Extracted records Block Start

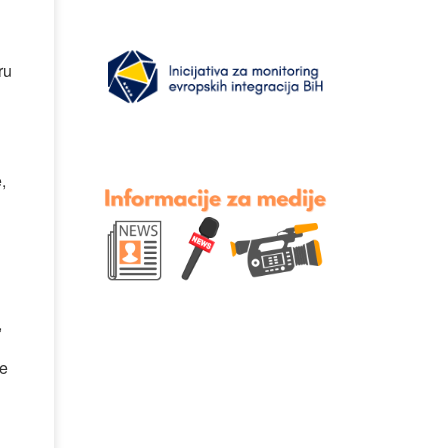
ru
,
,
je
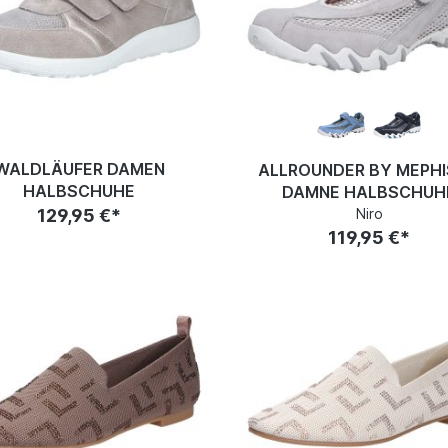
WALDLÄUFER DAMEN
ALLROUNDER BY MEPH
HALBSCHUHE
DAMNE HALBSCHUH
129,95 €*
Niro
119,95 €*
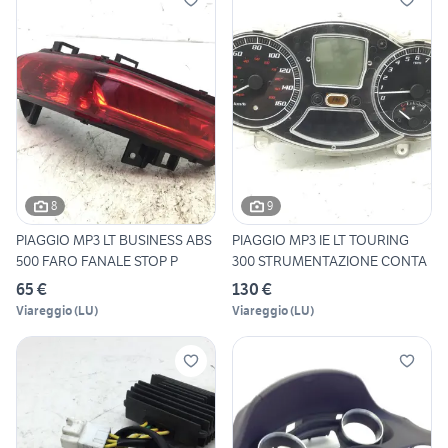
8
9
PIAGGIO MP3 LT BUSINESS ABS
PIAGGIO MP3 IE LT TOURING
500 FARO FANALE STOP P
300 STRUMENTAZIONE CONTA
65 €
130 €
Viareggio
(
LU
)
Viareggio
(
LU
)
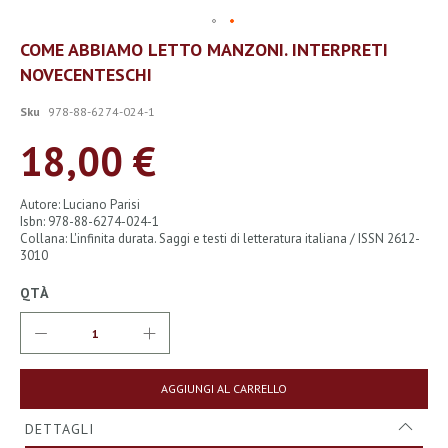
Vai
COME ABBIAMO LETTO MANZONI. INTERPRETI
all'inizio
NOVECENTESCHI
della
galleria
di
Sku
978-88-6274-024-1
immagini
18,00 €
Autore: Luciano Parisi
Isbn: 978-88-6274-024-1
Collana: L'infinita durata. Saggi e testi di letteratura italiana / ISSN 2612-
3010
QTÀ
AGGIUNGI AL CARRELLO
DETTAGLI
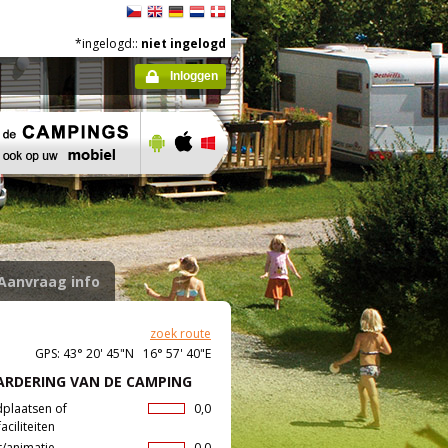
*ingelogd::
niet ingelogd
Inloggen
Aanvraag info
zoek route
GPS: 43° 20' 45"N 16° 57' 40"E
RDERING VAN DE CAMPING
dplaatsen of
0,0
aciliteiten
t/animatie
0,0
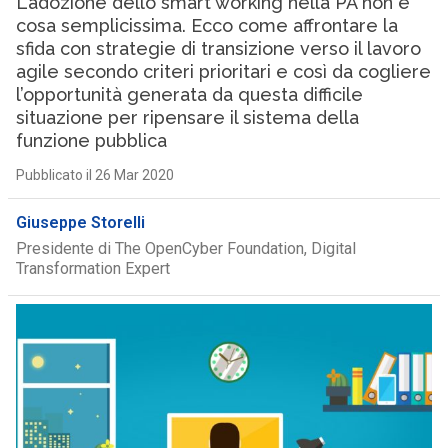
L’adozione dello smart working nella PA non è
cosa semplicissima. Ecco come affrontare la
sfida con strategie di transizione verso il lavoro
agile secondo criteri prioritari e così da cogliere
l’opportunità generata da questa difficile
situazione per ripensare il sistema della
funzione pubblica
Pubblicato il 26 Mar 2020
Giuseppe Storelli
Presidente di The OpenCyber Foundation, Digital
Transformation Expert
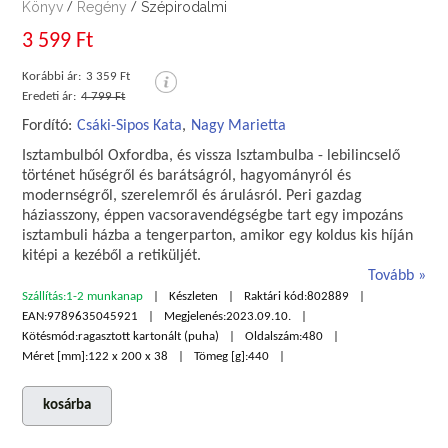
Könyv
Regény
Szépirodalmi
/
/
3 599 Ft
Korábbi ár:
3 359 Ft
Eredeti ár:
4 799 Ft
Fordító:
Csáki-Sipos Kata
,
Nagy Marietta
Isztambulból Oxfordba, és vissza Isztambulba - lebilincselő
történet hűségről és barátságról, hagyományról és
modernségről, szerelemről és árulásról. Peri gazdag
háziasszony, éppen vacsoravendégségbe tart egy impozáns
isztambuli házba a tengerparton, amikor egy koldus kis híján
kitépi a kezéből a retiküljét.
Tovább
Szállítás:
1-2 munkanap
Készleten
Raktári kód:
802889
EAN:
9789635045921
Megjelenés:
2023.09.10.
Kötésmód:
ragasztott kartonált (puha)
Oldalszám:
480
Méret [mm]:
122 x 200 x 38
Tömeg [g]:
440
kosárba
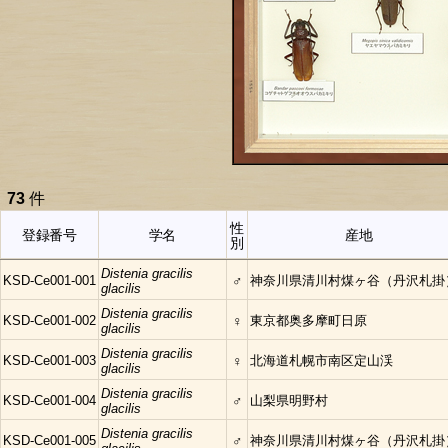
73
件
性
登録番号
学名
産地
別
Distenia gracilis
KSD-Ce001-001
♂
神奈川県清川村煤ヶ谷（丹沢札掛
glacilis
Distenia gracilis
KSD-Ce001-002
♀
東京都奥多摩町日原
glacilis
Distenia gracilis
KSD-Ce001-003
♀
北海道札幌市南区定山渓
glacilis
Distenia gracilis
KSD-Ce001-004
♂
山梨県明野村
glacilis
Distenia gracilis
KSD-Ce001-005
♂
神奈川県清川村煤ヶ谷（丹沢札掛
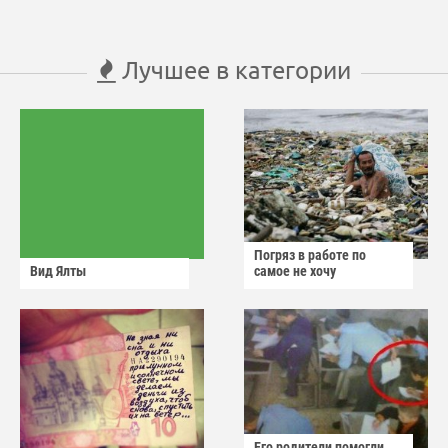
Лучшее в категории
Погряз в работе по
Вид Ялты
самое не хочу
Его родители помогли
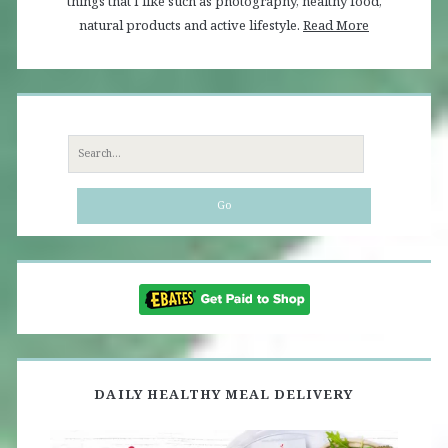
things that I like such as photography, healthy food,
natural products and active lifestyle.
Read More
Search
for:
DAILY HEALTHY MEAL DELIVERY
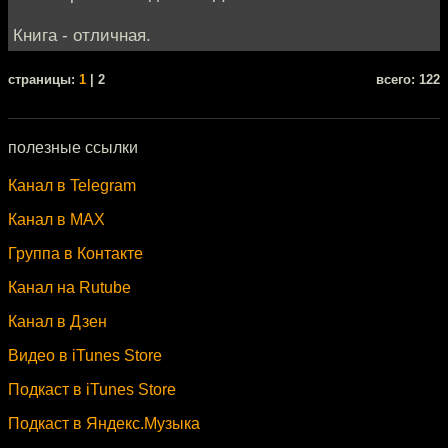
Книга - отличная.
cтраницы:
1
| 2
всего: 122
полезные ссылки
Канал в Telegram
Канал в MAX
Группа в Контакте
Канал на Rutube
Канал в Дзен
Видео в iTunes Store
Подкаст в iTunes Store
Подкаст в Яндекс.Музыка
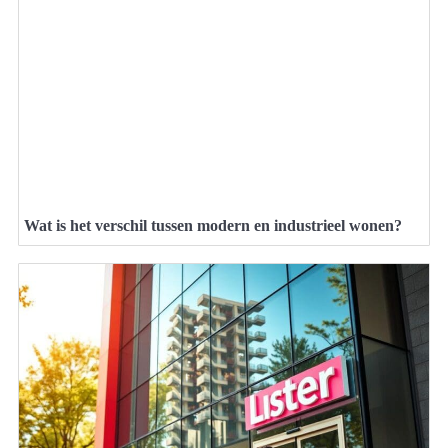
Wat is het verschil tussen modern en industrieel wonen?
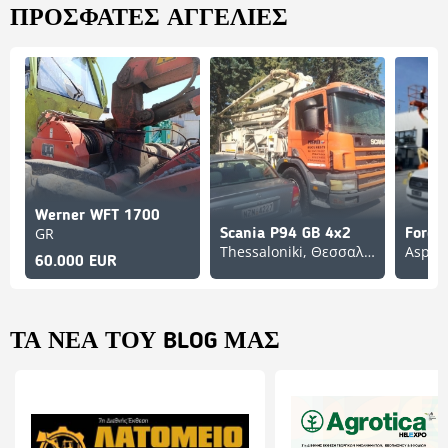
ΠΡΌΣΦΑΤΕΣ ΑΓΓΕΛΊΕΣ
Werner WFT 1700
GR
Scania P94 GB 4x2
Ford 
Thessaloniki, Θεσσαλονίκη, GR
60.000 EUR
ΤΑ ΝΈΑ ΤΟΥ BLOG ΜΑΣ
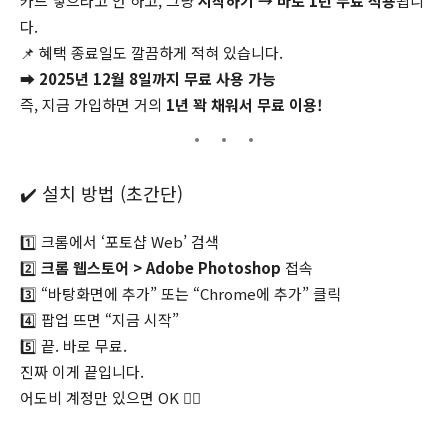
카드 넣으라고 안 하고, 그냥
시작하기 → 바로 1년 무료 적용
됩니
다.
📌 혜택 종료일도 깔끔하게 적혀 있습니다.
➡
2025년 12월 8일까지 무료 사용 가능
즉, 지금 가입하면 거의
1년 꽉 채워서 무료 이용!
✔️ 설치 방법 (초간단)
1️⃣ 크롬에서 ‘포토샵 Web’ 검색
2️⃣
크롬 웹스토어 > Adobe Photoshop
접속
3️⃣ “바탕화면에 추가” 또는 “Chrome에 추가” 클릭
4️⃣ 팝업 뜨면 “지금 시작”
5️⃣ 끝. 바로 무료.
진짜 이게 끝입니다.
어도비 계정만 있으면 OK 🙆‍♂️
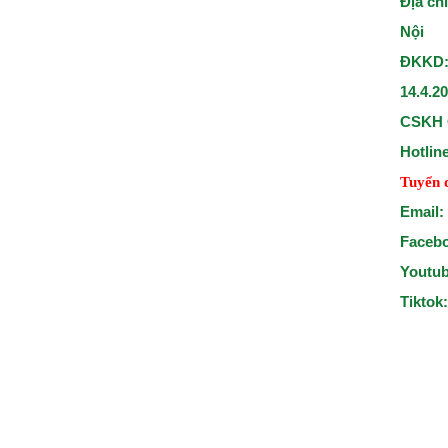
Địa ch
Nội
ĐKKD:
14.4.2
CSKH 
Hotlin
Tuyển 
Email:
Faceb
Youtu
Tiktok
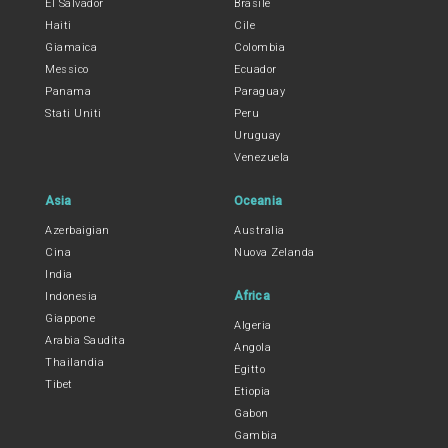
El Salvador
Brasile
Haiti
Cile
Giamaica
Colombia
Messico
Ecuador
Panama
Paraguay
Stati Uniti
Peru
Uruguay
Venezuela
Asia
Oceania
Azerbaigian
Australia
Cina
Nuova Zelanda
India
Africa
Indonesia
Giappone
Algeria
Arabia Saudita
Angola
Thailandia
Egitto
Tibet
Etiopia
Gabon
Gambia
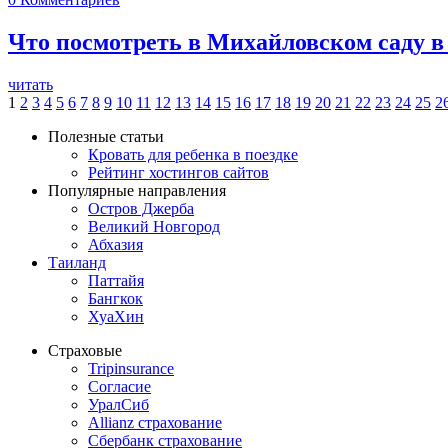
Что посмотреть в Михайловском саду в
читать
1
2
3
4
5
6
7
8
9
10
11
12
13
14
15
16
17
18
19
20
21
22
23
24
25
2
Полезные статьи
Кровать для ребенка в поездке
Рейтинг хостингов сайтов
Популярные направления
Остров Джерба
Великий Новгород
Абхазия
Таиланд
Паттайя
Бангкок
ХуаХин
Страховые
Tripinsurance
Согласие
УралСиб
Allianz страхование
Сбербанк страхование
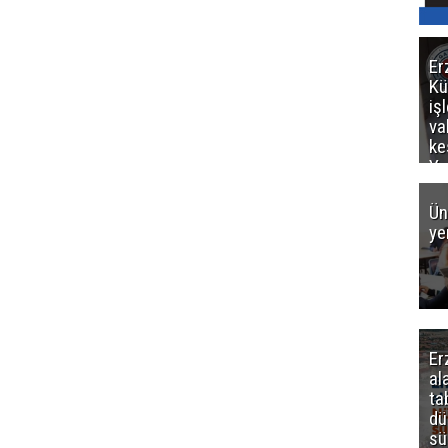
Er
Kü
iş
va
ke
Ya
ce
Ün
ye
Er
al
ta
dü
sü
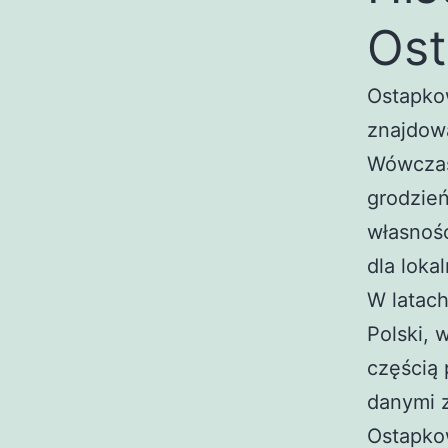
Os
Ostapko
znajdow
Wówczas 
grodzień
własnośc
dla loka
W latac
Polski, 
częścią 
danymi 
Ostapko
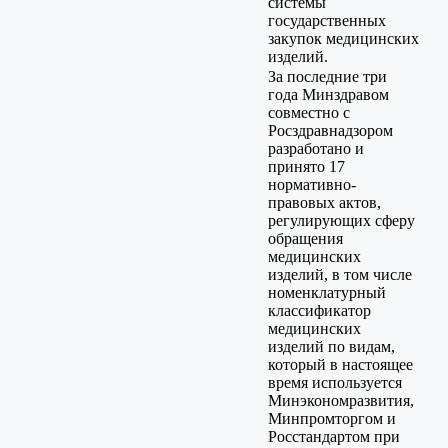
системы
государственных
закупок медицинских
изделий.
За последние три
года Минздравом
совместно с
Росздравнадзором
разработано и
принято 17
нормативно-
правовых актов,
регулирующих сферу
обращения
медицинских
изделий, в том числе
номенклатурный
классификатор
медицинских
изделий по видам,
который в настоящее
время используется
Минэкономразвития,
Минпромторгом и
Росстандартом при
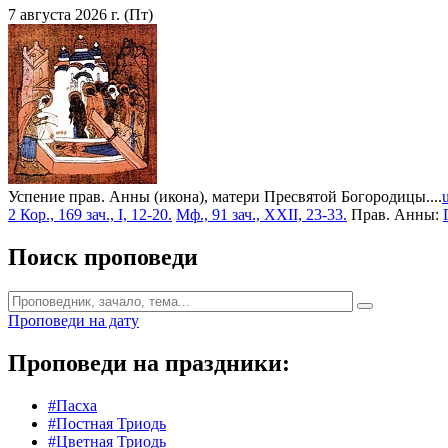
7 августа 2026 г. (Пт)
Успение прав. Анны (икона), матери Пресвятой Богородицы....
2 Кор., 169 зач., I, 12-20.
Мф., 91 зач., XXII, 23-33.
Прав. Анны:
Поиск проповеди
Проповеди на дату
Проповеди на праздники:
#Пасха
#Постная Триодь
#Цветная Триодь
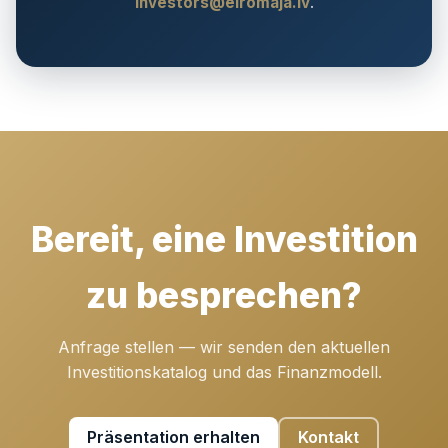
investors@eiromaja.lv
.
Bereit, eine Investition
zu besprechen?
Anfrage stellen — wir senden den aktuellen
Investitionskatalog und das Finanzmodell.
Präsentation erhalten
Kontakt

Extracted records Block End

* _Problem_: Leaving out the pictures, print every record exactly as written.

* _Expected output_:
ru
,
,
je
WALDLÄUFER DAMEN
ALLROUNDER BY MEPH
HALBSCHUHE
DAMNE HALBSCHUH
129,95 €*
Niro
119,95 €*
8
9
PIAGGIO MP3 LT BUSINESS ABS
PIAGGIO MP3 IE LT TOURING
500 FARO FANALE STOP P
300 STRUMENTAZIONE CONTA
65 €
130 €
Viareggio
(
LU
)
Viareggio
(
LU
)
Vai
COME ABBIAMO LETTO MANZONI. INTERPRETI
all'inizio
NOVECENTESCHI
della
galleria
di
Sku
978-88-6274-024-1
immagini
18,00 €
Autore: Luciano Parisi
Isbn: 978-88-6274-024-1
Collana: L'infinita durata. Saggi e testi di letteratura italiana / ISSN 2612-
3010
QTÀ
AGGIUNGI AL CARRELLO
DETTAGLI
*ingelogd::
niet ingelogd
Inloggen
Aanvraag info
zoek route
GPS: 43° 20' 45"N 16° 57' 40"E
RDERING VAN DE CAMPING
dplaatsen of
0,0
aciliteiten
t/animatie
0,0
L’adozione dello smart working nella PA non è
cosa semplicissima. Ecco come affrontare la
sfida con strategie di transizione verso il lavoro
agile secondo criteri prioritari e così da cogliere
l’opportunità generata da questa difficile
situazione per ripensare il sistema della
funzione pubblica
Pubblicato il 26 Mar 2020
Giuseppe Storelli
Presidente di The OpenCyber Foundation, Digital
Transformation Expert
Könyv
Regény
Szépirodalmi
/
/
3 599 Ft
Korábbi ár:
3 359 Ft
Eredeti ár:
4 799 Ft
Fordító:
Csáki-Sipos Kata
,
Nagy Marietta
Isztambulból Oxfordba, és vissza Isztambulba - lebilincselő
történet hűségről és barátságról, hagyományról és
modernségről, szerelemről és árulásról. Peri gazdag
háziasszony, éppen vacsoravendégségbe tart egy impozáns
isztambuli házba a tengerparton, amikor egy koldus kis híján
kitépi a kezéből a retiküljét.
Tovább
Szállítás:
1-2 munkanap
Készleten
Raktári kód:
802889
EAN:
9789635045921
Megjelenés:
2023.09.10.
Kötésmód:
ragasztott kartonált (puha)
Oldalszám:
480
Méret [mm]:
122 x 200 x 38
Tömeg [g]:
440
kosárba
73
件
性
登録番号
学名
産地
別
Distenia gracilis
KSD-Ce001-001
♂
神奈川県清川村煤ヶ谷（丹沢札掛
glacilis
Distenia gracilis
KSD-Ce001-002
♀
東京都奥多摩町日原
glacilis
Distenia gracilis
KSD-Ce001-003
♀
北海道札幌市南区定山渓
glacilis
Distenia gracilis
KSD-Ce001-004
♂
山梨県明野村
glacilis
Distenia gracilis
KSD-Ce001-005
♂
神奈川県清川村煤ヶ谷（丹沢札掛
Лучшее в категории
Погряз в работе по
Вид Ялты
самое не хочу
Его родители помогли
things that I like such as photography, healthy food,
natural products and active lifestyle.
Read More
Search
for:
DAILY HEALTHY MEAL DELIVERY
Книга - отличная.
cтраницы:
1
| 2
всего: 122
полезные ссылки
Канал в Telegram
Канал в MAX
Группа в Контакте
Канал на Rutube
Канал в Дзен
Видео в iTunes Store
Подкаст в iTunes Store
Подкаст в Яндекс.Музыка
Wat is het verschil tussen modern en industrieel wonen?
ΠΡΌΣΦΑΤΕΣ ΑΓΓΕΛΊΕΣ
Werner WFT 1700
GR
Scania P94 GB 4x2
Ford 
Thessaloniki, Θεσσαλονίκη, GR
60.000 EUR
ΤΑ ΝΈΑ ΤΟΥ BLOG ΜΑΣ
카드 넣으라고 안 하고, 그냥
시작하기 → 바로 1년 무료 적용
됩니
다.
📌 혜택 종료일도 깔끔하게 적혀 있습니다.
➡
2025년 12월 8일까지 무료 사용 가능
즉, 지금 가입하면 거의
1년 꽉 채워서 무료 이용!
✔️ 설치 방법 (초간단)
1️⃣ 크롬에서 ‘포토샵 Web’ 검색
2️⃣
크롬 웹스토어 > Adobe Photoshop
접속
3️⃣ “바탕화면에 추가” 또는 “Chrome에 추가” 클릭
4️⃣ 팝업 뜨면 “지금 시작”
5️⃣ 끝. 바로 무료.
진짜 이게 끝입니다.
어도비 계정만 있으면 OK 🙆‍♂️
Địa ch
Nội
ĐKKD:
14.4.2
CSKH 
Hotlin
Tuyển 
Email:
Faceb
Youtu
Tiktok
El Salvador
Brasile
Haiti
Cile
Giamaica
Colombia
Messico
Ecuador
Panama
Paraguay
Stati Uniti
Peru
Uruguay
Venezuela
Asia
Oceania
Azerbaigian
Australia
Cina
Nuova Zelanda
India
Africa
Indonesia
Giappone
Algeria
Arabia Saudita
Angola
Thailandia
Egitto
Tibet
Etiopia
Gabon
Gambia
Что посмотреть в Михайловском саду в
читать
1
2
3
4
5
6
7
8
9
10
11
12
13
14
15
16
17
18
19
20
21
22
23
24
25
2
Полезные статьи
Кровать для ребенка в поездке
Рейтинг хостингов сайтов
Популярные направления
Остров Джерба
Великий Новгород
Абхазия
Таиланд
Паттайя
Бангкок
ХуаХин
Страховые
Tripinsurance
Согласие
УралСиб
Allianz страхование
Сбербанк страхование
Er
Kü
iş
va
ke
Ya
ce
Ün
ye
Er
al
ta
dü
sü
Os
Ostapko
znajdow
Wówczas 
grodzień
własnośc
dla loka
W latac
Polski, 
częścią 
danymi 
Ostapko
системы
государственных
закупок медицинских
изделий.
За последние три
года Минздравом
совместно с
Росздравнадзором
разработано и
принято 17
нормативно-
правовых актов,
регулирующих сферу
обращения
медицинских
изделий, в том числе
номенклатурный
классификатор
медицинских
изделий по видам,
который в настоящее
время используется
Минэкономразвития,
Минпромторгом и
Росстандартом при
7 августа 2026 г. (Пт)
Успение прав. Анны (икона), матери Пресвятой Богородицы....
2 Кор., 169 зач., I, 12-20.
Мф., 91 зач., XXII, 23-33.
Прав. Анны:
Поиск проповеди
Проповеди на дату
Проповеди на праздники:
#Пасха
#Постная Триодь
#Цветная Триодь
investors@eiromaja.lv
.
Bereit, eine Investition
zu besprechen?
Anfrage stellen — wir senden den aktuellen
Investitionskatalog und das Finanzmodell.
Präsentation erhalten
Kontakt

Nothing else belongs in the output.